The scale and reliability required for frontier AI development has led the world’s leading AI companies to build on AWS infrastructure, demonstrating that cloud is the de facto choice for serious model builders:

Anthropic and Project Rainier: AWS completed Project Rainier in October 2025—one of the world’s largest AI compute clusters featuring nearly 500,000 Trainium2 chips across multiple US data centers, deployed in under a year. Amazon invested $8 billion in Anthropic, which is actively using Project Rainier to train and deploy Claude, with plans to scale to over 1 million chips by year’s end. This infrastructure provides Anthropic with more than five times the compute power used to train previous AI models, demonstrating AWS’s ability to deliver massive AI infrastructure at unprecedented speed.
OpenAI’s $38 Billion AWS Deal: In November 2025, OpenAI signed a $38 billion, seven-year deal with AWS to access hundreds of thousands of Nvidia GPUs, marking the ChatGPT maker’s first major partnership with AWS. The deal represents OpenAI’s commitment to scaling its infrastructure through proven cloud providers rather than attempting to build and manage data centers independently.

These partnerships underscore a critical reality: even organisations with virtually unlimited capital and the world’s top AI talent choose to build on cloud infrastructure rather than managing their own data centers. The complexity, speed, and scale required for frontier AI development makes cloud the only practical path forward—for national AI builders in Australia just as much as for Silicon Valley AI labs.

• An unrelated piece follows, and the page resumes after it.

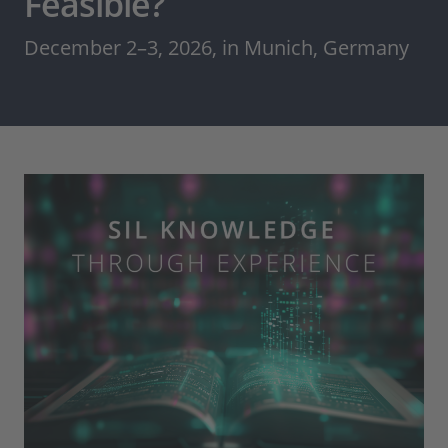
Feasible?
December 2–3, 2026, in Munich, Germany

The Edge Case: National Security and Intelligence

A small set of defence and intelligence projects truly need control of every hardware and software layer. For those, AWS is building a dedicated Top Secret Cloud for the Australian Government and Signals Directorate.

Summary: What It Really Takes to Build National AI capability

Building national AI capability isn’t theoretical—it’s about execution. Nearly all use cases in government, research, health, and business can build and scale securely using cloud infrastructure. Local investment, IRAP PROTECTED compliance, and massive renewable energy backing make it even more compelling.

For those considering on-premises options, remember: the global GPU supply chain is fiercely competitive, and maintaining an up-to-date GPU fleet means frequent—and costly—hardware refreshes.